Он сосал леденец на палочке в изнывающем от жары парке. У Джастин нашлась бы с собой бумажная салфетка. Барри дразнил бы ее, а она бы настаивала, чтобы он вытер руки. Если позвонить ей, это ни к чему не приведет. Он только потеряет шанс, что она может по нему заскучать, если позвонит слишком скоро. Ему нужно разобраться со своей жизнью и научиться себя вести, это правда.

Может, она позвонит ему в день рождения. Он прослушал все сообщения на своем автоответчике, оставленные еще тогда, когда люди хотели с ним разговаривать. Послания Джастин были лаконичны, сжаты и иногда лукавы. Его сердце переполняли чувства. Он старался добиться ее внимания, а у нее не хватало времени, наступал последний срок сдачи чего-нибудь, приближалась конференция, умирала бабушка и параллельно проходили еще три активных продажи. А тут еще он, дергает ее. Он мог понять теперь, что она имела в виду, когда говорила: «Кому это нужно?»

Наконец наступил его тридцать пятый день рождения, и ничего не случилось. Просто еще один день. Когда зазвонил телефон, это оказалась его мать. Джастин не позвонила, да по сути, он и не ждал этого. Ему хотелось оплакивать безвозвратно уходящую жизнь, прошедшую молодость. Но всегда можно возложить надежду на новый день, новый месяц, новый год.

Итак, меняем отношение к жизни: осознание собственной вины и собственного ничтожества никуда его не приведет. Поэтому он двинется вперед! Займет активную позицию, организует свою жизнь! С этой минуты каждое мгновение каждого дня он будет жить в направлении избранной цели.

Это было утомительно. Барри залез в кровать с коробкой «Лаки чармс» и посмотрел новости. И спортивные программы, и ток-шоу. Разведенка, наверное, думает: «Целый день телевизор… неудачник».

Он пошел к дантисту. Тот разливался соловьем по поводу своего сказочного отпуска в Анголе.

– В один прекрасный день, Барри, с прекрасной спутницей, – добавил он самодовольно.

Что, теперь нельзя уже и к зубному сходить, чтобы об этом не напомнили? У него это на лбу написано?


Барри посмотрел в зеркало и простил себя за все. И всех вокруг.
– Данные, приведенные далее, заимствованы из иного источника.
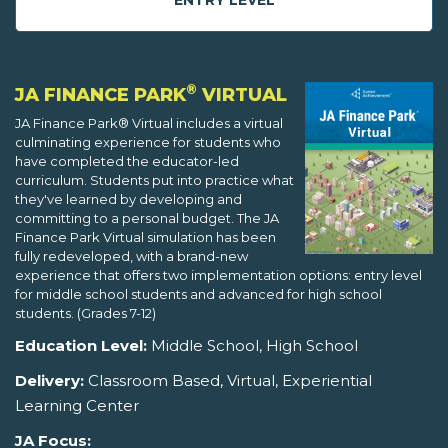
ENTRY LEVEL
®
JA FINANCE PARK
VIRTUAL
JA Finance Park® Virtual includes a virtual
culminating experience for students who
have completed the educator-led
curriculum. Students put into practice what
they've learned by developing and
committing to a personal budget. The JA
Finance Park Virtual simulation has been
fully redeveloped, with a brand-new
experience that offers two implementation options: entry level
for middle school students and advanced for high school
students. (Grades 7-12)
Education Level:
Middle School, High School
Delivery:
Classroom Based, Virtual, Experiential
Learning Center
JA Focus:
За все. Он просто живет своей жизнью. И разведенка просто живет как живется. Дантист, скорее всего, ничего плохого не имел в виду. Барри вышел на улицу в просветленном настроении и поблагодарил Вест-Энд-авеню просто за то, что она есть. Его сердце было преисполнено любви, но скоро он вспотел. А потом оступился и попал сандалием в кучу дерьма.

Бог занимается психологическими исследованиями, и Барри определенно входит в контрольную группу.

ГЛАВА 18

Не самая лучшая мысль

Джастин сидела на шестнадцатом этаже в комнате для совещаний вместе с генеральным директором «Пресижн инструментс» Винсентом Барри (Господь – истинный комедиограф), с его юристами, его экономистами и штатным судебным поверенным. Король пинцетов унаследовал преуспевающее дело, но столкнулся со спадом спроса на стальной инструмент, слишком много потратил на расширение присутствия на рынке хирургического оборудования, а потом оказался на мели и не смог провести модернизацию. Во время совещания в Питтсбурге во вторник брокер из Филадельфии убедил его продать дело по частям. Сегодняшние обсуждения в здании «Пэкер Брибис» были посвящены полной ликвидации.

Джастин не знала почти ничего про Никки Лукаша. Он родился в Бостоне, занимался плаваньем, он не ест рыбу. Она полагала, что он католик, но он об этом никогда не говорил, да и ни о чем другом, если она не начинала разговор первой. В каком-то смысле ей казалось, что даже Митча она знает лучше, чем Никки, – странно, учитывая, что она недавно спала с ним (даже если это заняло всего полторы минуты) и, может быть, носит сейчас его ребенка.